Paste your names one per line or comma-separated, then either pick a team count (up to 26) or switch to 'members per team' to size each group directly. Put an asterisk before a name to make that person a captain, who gets spread one per team and listed first. The tool shuffles with Fisher–Yates and deals names round-robin so team sizes differ by at most one. Each team gets its own colour for quick scanning, and a Reshuffle button on the results lets you redraw without re-entering the list. Rename any team by typing over its label, then copy the split, download it as a text file, or share a link that reopens the exact teams.

How to use

  1. Enter names one per line or comma-separated, and put * before a name to make them a team captain.
  2. Pick how many teams you want (2–26), or switch to 'members per team' to size groups directly.
  3. Hit 'Randomize' to shuffle and deal names across the teams. Use the 'Reshuffle' button on the results to redraw without re-entering anything.

When to use

  • Splitting a PE class or sports day group into balanced practice teams.
  • Pairing up a hackathon or workshop cohort into project squads in a few seconds.
  • Picking trivia or board-game teams at a family event so nobody is accused of stacking.

Result

A teacher enters 24 student names and selects 6 teams. The tool creates 6 groups of 4 students each, with a fair random distribution for a group project.

FAQ

How does the randomization work, is it really fair?
Names are shuffled using the Fisher–Yates algorithm, which gives every name an equal probability of any position.
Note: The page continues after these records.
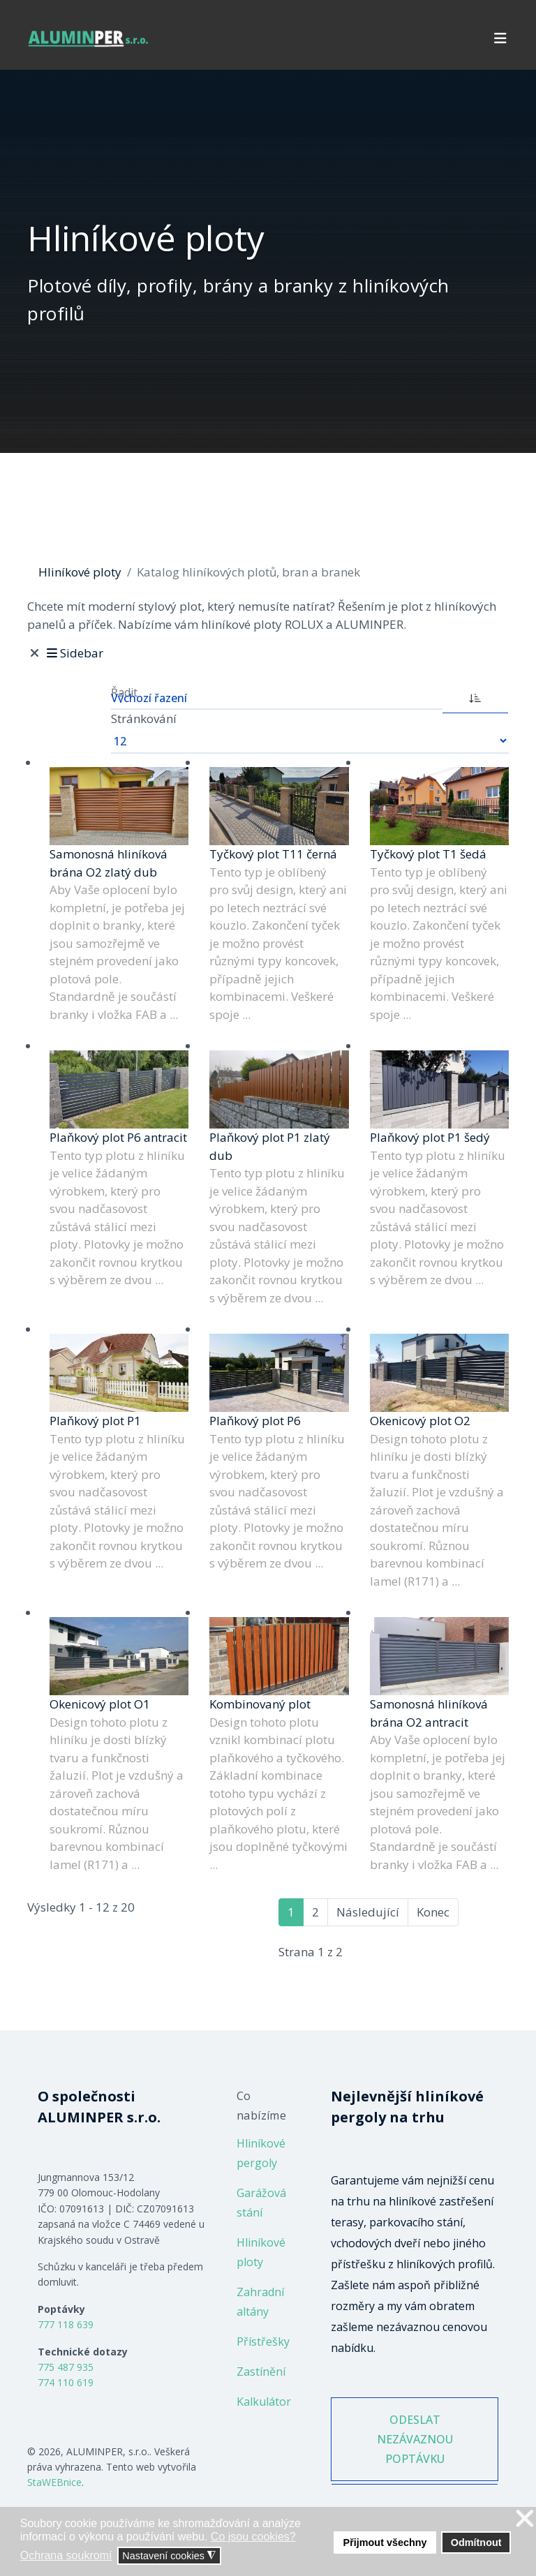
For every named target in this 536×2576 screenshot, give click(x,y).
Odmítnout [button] (476, 2542)
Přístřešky (263, 2341)
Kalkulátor (264, 2401)
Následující (367, 1912)
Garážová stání (261, 2202)
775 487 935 (66, 2367)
Shuffled names are then dealt one per team in order, so team sizes differ by at most one.
What happens if the number of names does not divide evenly?
The tool deals round-robin, so the first few teams get one extra person until everyone is placed. With 23 names and 4 teams you get sizes 6, 6, 6, 5 — the smallest team is never more than one short.
Can I set a team captain, exclude someone, or force two people onto the same team?
Captains: yes — put an asterisk before a name (e.g. *Sam) and it gets spread one per team and listed first. Forcing a pair together isn't built in; leave them out, randomize the rest, then drop the pair into one team by hand. To exclude someone, just leave their name off the list.
Why do I sometimes get the same person in the same team twice in a row when I reshuffle?
Each shuffle is independent, so two consecutive randomizations can place a person in the same team by chance. With 4 teams the odds of any one name landing in the same team again are roughly 1 in 4 per reshuffle.
What is the practical limit on the number of names?
Up to about a thousand names runs instantly on a typical phone. Beyond that the result is still correct but the on-screen list becomes long; copying the formatted output to a spreadsheet is the easiest way to handle very large groups.